### Saved entries
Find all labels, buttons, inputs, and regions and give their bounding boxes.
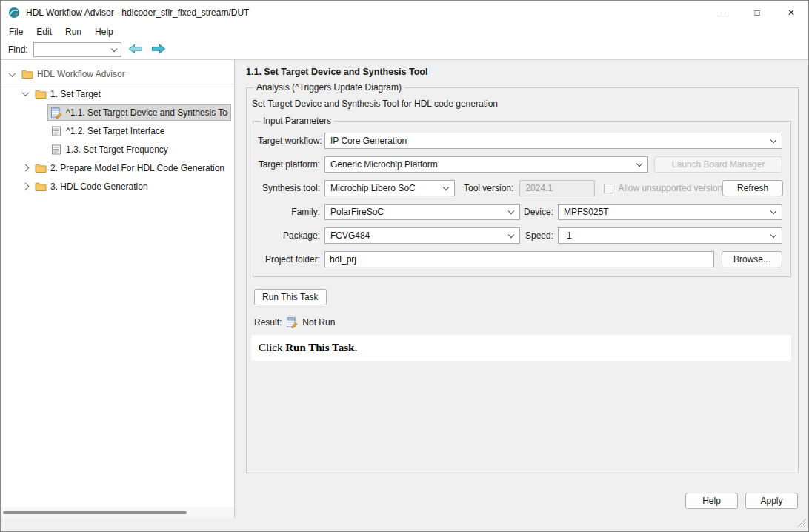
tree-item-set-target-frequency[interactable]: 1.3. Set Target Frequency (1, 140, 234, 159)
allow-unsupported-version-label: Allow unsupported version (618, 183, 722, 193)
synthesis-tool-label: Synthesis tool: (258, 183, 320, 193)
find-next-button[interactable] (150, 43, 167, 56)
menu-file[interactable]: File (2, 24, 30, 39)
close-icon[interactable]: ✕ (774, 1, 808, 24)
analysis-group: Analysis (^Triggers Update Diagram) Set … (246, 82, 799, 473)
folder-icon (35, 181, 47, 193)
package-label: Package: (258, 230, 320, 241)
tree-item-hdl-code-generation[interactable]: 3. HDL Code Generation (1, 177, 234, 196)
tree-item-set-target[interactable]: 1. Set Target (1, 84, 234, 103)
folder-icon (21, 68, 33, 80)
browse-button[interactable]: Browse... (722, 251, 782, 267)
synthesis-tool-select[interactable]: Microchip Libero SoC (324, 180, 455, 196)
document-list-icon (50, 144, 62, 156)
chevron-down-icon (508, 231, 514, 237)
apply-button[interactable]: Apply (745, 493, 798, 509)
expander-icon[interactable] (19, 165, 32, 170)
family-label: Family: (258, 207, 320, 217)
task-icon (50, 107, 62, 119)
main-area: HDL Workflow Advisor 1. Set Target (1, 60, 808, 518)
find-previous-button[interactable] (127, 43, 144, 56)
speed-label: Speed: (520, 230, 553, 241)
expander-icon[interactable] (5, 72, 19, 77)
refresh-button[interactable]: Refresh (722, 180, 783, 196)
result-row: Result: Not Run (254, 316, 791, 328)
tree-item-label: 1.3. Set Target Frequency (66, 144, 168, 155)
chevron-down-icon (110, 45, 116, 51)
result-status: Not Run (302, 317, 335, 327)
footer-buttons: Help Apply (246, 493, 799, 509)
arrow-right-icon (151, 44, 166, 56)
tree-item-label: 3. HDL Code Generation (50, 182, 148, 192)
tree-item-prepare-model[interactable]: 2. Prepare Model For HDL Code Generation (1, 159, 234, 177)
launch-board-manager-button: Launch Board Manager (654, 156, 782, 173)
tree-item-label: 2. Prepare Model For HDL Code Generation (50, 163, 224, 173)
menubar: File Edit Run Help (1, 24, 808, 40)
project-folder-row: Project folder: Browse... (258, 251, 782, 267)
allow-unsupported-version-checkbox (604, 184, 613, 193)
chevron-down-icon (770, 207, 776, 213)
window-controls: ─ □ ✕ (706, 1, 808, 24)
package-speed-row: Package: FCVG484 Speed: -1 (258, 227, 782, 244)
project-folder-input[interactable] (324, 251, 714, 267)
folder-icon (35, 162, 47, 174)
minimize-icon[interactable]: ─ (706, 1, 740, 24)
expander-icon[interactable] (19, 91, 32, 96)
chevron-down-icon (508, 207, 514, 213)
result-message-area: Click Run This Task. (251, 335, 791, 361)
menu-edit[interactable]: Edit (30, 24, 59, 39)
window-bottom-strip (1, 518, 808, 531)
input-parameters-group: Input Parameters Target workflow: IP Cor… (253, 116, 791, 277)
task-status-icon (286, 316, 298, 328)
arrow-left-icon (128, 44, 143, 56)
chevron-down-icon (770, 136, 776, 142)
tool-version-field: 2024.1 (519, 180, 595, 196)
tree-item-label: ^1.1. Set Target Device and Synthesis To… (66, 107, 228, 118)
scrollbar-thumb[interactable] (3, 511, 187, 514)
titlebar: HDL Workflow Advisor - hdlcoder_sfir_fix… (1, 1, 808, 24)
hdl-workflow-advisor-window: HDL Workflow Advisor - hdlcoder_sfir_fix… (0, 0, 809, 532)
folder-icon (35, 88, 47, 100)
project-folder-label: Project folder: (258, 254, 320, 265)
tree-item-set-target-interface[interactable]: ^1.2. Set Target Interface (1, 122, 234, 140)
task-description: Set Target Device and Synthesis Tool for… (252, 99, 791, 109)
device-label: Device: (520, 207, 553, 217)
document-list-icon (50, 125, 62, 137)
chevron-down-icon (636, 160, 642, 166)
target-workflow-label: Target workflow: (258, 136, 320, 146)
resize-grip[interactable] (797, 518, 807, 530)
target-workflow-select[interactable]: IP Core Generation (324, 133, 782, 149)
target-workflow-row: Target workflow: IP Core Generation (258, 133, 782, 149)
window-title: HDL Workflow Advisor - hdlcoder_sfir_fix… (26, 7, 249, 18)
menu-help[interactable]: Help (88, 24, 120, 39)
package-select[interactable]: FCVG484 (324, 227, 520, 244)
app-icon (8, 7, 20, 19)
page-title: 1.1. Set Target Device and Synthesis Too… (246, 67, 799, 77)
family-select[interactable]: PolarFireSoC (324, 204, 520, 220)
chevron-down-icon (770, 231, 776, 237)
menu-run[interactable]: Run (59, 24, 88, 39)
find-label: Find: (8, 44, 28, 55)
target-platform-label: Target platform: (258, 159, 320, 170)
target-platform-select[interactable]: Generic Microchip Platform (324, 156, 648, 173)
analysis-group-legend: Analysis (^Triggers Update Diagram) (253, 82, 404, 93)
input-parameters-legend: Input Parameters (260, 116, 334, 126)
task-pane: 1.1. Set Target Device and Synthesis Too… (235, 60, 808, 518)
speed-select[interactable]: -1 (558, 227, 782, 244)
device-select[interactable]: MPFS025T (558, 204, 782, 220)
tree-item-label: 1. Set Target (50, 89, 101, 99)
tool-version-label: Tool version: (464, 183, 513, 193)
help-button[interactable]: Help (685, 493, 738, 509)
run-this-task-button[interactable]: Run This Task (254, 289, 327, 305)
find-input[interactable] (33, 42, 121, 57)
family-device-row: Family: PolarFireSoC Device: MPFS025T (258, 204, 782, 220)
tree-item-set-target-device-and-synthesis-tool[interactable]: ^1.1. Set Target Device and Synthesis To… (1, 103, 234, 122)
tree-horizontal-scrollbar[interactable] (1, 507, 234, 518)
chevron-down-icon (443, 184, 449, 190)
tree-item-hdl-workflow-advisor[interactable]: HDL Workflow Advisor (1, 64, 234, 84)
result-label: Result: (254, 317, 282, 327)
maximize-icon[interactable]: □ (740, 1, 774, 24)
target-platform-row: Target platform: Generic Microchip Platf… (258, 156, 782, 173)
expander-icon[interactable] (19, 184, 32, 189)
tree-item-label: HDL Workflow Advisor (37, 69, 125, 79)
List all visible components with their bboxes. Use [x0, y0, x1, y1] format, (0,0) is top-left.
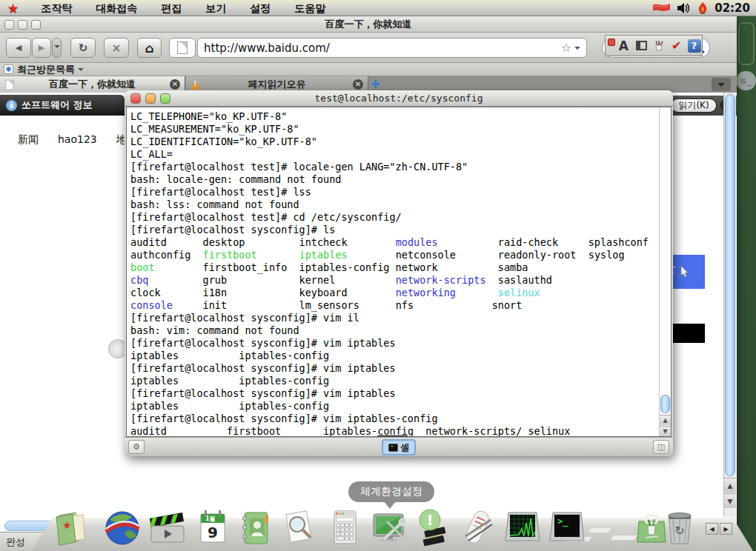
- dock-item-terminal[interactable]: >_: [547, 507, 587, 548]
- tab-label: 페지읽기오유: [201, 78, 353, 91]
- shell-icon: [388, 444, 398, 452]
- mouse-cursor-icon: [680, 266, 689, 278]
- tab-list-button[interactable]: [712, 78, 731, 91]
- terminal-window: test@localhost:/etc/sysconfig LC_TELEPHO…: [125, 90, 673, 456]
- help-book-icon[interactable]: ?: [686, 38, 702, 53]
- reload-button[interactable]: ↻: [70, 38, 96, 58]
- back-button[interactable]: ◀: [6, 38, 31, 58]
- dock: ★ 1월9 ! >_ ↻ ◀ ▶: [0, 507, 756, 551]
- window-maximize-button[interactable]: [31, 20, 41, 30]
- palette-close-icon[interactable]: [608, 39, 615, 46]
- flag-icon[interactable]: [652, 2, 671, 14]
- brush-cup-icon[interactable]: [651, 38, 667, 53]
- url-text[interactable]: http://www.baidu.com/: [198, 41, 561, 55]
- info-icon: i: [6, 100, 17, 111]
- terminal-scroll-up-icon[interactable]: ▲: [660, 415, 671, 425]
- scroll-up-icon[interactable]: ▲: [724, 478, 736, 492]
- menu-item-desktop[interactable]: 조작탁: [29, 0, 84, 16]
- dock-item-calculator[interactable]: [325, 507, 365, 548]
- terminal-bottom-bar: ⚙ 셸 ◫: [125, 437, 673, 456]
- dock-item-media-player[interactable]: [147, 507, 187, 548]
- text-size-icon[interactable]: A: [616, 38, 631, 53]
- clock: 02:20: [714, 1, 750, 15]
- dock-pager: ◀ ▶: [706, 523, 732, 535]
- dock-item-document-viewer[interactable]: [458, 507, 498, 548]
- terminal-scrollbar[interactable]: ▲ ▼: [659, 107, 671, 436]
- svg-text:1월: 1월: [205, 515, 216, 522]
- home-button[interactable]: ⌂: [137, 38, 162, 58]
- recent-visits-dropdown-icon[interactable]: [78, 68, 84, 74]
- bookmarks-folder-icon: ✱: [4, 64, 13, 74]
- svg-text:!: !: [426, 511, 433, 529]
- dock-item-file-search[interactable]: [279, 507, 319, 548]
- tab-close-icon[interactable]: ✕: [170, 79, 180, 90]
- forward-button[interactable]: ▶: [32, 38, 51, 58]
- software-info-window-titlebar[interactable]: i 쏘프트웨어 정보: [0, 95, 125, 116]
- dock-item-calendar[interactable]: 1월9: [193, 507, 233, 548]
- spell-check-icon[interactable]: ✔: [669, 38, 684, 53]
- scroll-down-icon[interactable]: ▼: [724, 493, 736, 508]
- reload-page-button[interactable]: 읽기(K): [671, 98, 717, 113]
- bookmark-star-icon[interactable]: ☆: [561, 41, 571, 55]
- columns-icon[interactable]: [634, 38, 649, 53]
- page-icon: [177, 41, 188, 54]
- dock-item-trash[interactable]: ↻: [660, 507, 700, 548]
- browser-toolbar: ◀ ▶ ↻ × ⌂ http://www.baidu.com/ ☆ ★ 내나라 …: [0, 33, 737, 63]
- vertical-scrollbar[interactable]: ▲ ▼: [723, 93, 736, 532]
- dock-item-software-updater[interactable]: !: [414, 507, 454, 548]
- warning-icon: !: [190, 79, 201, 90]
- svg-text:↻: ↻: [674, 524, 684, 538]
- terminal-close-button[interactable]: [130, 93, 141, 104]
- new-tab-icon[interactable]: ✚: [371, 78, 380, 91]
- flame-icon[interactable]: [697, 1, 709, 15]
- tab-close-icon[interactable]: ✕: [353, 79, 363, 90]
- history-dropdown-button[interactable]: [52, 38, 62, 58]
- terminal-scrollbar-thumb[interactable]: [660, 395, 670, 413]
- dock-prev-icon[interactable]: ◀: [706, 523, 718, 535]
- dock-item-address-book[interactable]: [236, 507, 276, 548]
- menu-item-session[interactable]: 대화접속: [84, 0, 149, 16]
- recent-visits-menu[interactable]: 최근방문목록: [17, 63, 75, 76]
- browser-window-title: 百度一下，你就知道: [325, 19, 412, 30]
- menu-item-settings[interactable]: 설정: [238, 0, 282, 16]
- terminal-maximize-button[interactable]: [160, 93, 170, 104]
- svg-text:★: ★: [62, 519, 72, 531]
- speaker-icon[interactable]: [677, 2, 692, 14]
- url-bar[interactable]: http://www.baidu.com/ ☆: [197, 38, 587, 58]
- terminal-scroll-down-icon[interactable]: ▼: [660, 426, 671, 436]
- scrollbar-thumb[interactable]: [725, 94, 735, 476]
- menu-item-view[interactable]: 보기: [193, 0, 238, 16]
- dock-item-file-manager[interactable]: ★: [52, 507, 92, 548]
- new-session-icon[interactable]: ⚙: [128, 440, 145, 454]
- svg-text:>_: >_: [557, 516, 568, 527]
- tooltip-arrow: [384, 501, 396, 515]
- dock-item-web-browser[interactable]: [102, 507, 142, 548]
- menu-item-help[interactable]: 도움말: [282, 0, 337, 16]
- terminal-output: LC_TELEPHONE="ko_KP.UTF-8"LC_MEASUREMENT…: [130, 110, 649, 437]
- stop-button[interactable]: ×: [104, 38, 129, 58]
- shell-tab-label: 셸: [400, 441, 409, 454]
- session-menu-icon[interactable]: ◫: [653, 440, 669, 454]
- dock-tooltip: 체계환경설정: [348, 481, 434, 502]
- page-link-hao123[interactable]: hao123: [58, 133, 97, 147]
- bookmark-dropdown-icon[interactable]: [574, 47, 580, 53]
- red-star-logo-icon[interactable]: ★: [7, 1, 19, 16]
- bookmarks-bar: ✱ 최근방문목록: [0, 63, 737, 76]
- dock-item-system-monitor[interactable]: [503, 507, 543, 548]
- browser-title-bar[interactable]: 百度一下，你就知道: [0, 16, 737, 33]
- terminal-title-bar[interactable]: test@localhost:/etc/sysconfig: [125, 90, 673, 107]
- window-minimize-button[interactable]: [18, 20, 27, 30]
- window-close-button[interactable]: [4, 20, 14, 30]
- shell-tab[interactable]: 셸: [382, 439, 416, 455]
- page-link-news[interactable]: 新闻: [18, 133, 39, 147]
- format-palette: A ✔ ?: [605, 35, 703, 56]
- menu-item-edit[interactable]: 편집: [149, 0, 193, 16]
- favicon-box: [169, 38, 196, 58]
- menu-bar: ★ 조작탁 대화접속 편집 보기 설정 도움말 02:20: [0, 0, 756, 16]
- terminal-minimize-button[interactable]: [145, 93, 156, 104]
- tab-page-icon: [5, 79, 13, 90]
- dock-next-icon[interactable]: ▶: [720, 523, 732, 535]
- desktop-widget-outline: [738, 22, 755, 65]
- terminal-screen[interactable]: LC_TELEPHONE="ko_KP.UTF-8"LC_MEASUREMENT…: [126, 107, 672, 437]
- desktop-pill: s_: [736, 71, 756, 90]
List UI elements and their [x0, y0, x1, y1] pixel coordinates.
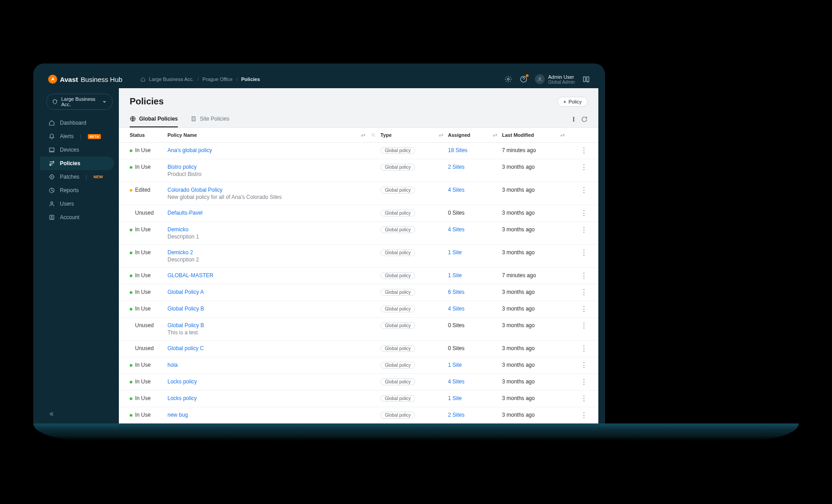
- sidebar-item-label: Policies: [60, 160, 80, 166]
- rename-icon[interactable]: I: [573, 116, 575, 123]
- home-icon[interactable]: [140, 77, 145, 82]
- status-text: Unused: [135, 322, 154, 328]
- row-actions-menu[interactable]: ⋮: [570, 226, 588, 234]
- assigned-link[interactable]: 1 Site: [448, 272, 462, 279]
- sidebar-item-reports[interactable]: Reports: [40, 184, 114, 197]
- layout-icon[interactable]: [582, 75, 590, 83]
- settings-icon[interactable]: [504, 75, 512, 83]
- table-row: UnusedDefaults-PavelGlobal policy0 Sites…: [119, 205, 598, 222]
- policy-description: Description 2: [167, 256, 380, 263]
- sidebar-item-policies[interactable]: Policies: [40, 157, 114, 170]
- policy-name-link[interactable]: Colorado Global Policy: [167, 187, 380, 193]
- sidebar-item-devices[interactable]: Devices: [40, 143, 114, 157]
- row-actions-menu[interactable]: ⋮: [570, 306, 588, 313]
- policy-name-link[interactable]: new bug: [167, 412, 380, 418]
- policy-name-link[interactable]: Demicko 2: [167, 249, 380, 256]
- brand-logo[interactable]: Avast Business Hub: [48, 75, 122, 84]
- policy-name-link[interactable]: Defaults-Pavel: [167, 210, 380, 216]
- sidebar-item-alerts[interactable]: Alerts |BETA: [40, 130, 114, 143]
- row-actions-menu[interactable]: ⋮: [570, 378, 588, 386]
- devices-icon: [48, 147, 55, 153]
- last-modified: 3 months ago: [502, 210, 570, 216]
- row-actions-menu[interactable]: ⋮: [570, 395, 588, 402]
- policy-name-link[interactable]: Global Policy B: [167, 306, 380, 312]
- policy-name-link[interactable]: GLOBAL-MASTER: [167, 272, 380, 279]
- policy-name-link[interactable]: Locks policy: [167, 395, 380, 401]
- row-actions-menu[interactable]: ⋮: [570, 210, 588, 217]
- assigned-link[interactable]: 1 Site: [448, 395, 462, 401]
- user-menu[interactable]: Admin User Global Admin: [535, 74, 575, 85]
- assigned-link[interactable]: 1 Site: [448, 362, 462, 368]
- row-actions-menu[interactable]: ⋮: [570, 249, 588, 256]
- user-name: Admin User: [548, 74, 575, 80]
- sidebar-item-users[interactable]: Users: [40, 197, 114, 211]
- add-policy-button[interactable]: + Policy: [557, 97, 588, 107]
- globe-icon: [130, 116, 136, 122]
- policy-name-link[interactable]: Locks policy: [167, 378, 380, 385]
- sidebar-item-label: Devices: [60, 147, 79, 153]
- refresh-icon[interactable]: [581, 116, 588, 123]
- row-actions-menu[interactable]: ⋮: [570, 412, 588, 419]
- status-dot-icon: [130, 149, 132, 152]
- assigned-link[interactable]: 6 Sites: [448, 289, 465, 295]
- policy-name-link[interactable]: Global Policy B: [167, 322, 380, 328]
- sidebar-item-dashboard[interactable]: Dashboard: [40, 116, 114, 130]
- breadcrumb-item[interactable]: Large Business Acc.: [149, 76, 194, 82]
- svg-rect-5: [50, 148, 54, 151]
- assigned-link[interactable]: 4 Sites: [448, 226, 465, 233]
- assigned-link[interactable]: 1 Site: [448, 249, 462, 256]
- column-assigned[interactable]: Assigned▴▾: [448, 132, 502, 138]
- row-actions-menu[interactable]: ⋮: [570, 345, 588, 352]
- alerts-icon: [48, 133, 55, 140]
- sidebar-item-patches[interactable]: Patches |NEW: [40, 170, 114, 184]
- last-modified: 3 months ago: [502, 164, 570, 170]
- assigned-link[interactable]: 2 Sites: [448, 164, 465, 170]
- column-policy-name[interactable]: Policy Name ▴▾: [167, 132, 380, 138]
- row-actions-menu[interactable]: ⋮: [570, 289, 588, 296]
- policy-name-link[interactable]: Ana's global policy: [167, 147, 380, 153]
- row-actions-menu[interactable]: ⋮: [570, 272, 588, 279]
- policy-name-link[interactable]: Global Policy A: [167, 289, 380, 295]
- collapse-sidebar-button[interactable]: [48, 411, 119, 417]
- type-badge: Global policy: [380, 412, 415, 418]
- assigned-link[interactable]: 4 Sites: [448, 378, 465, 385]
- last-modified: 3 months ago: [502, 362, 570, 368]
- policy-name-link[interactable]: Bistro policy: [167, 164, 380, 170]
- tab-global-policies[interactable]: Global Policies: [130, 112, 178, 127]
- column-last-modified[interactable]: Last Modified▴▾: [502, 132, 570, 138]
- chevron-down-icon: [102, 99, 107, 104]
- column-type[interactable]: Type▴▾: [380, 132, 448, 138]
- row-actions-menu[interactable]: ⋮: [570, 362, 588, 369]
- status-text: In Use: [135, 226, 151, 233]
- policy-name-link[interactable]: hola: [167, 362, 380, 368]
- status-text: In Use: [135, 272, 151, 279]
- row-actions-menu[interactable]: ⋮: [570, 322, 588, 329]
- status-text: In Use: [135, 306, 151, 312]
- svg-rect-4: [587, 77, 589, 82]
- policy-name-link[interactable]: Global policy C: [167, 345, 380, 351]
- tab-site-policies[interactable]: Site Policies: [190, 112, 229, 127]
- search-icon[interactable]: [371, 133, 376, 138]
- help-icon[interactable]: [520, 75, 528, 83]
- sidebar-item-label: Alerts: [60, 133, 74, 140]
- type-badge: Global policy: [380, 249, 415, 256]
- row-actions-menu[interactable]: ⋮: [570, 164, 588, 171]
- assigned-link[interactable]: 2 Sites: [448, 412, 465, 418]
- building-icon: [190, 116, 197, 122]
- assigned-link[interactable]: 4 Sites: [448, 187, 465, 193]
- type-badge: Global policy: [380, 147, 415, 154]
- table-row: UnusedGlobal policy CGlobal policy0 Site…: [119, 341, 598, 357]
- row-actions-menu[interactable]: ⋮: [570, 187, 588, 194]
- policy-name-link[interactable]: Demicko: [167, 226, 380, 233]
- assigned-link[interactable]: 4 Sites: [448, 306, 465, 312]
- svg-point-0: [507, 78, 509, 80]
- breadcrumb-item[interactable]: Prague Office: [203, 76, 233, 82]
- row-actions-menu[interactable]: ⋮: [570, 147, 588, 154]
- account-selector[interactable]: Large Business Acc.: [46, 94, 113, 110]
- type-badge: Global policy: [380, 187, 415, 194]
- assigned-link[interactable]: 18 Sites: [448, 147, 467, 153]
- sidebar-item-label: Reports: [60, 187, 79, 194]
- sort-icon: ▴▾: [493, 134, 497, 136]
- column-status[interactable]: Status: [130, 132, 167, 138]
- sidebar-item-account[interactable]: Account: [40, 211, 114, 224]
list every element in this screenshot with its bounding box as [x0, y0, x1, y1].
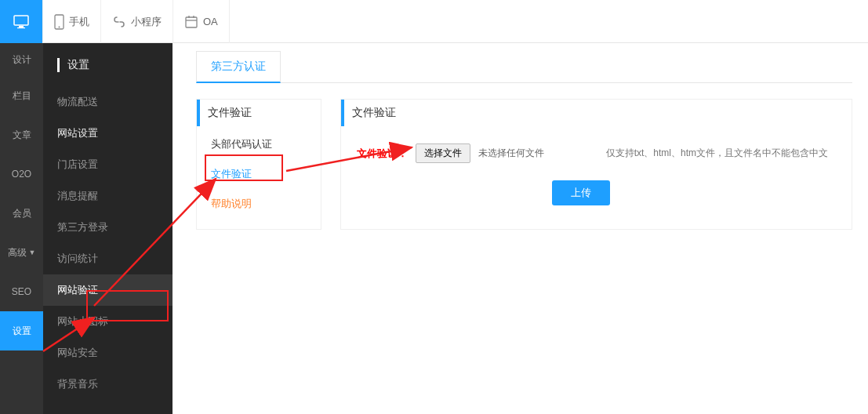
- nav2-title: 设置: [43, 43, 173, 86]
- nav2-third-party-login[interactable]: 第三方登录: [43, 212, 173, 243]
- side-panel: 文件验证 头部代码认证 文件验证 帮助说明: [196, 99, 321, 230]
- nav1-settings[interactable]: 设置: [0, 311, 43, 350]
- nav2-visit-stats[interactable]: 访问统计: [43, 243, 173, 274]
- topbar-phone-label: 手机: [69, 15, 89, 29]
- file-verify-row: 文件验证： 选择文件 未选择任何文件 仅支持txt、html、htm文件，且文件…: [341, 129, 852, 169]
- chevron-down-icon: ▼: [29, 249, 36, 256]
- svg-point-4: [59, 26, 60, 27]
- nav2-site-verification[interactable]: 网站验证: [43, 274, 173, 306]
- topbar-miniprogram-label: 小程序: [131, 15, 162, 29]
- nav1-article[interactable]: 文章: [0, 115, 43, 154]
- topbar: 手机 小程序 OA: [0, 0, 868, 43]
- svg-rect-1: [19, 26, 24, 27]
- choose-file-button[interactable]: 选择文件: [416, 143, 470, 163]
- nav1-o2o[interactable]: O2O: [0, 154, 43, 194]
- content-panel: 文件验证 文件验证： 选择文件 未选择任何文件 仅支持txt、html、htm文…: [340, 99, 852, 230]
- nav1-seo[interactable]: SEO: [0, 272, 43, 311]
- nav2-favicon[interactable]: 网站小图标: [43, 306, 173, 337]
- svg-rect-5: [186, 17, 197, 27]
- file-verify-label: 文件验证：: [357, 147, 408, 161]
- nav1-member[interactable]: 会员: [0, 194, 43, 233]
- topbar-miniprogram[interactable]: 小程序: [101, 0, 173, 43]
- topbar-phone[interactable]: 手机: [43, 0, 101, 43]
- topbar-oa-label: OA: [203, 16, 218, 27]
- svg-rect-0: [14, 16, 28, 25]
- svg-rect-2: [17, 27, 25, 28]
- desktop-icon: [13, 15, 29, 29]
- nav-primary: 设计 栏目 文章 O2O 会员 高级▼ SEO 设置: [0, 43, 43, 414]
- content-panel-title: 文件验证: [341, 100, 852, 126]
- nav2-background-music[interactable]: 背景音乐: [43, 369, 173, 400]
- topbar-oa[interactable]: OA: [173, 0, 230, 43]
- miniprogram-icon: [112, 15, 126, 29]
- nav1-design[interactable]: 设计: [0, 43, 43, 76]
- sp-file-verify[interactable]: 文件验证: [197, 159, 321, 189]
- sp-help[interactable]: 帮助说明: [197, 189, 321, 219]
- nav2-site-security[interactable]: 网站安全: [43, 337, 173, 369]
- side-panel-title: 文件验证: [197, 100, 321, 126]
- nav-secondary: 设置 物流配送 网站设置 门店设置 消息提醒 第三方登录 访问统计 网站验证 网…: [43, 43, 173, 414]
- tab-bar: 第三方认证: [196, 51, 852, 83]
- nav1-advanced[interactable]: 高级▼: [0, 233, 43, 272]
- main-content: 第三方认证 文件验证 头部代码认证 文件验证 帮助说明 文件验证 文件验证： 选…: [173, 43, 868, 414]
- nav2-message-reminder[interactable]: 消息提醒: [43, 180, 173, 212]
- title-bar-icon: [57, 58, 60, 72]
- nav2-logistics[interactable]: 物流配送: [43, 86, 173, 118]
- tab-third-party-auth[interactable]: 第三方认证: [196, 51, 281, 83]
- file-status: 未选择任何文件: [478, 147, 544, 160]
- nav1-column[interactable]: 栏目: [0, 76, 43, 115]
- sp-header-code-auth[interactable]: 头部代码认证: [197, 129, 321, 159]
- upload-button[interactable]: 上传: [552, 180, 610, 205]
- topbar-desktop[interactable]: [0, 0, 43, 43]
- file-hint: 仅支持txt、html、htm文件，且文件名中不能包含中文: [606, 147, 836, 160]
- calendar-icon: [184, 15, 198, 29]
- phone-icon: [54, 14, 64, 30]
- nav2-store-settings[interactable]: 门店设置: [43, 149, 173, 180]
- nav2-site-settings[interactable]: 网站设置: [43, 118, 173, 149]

### Goal of the exercise
What lines above hold the word "buttons"? List them all.

### Your response
Find all labels, buttons, inputs, and regions and give their bounding boxes.
footer-buttons: Help Apply (246, 493, 799, 509)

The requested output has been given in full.